Give a verbatim copy of the lines below, minus the pictures.

[Stored data]
*** Block opens ***

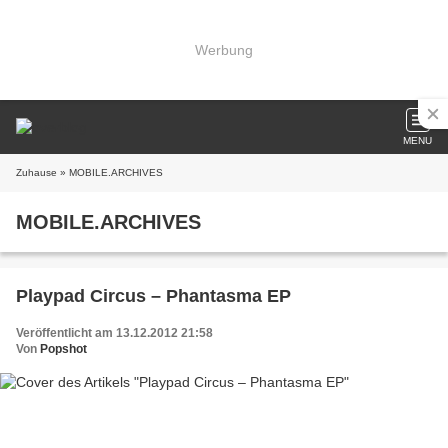
Werbung
MENU
Zuhause
» MOBILE.ARCHIVES
MOBILE.ARCHIVES
Playpad Circus – Phantasma EP
Veröffentlicht am 13.12.2012 21:58
Von
Popshot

*** Block closes ***

**TASK RESULT:**
Werbung
MENU
Zuhause
» MOBILE.ARCHIVES
MOBILE.ARCHIVES
Playpad Circus – Phantasma EP
Veröffentlicht am 13.12.2012 21:58
Von
Popshot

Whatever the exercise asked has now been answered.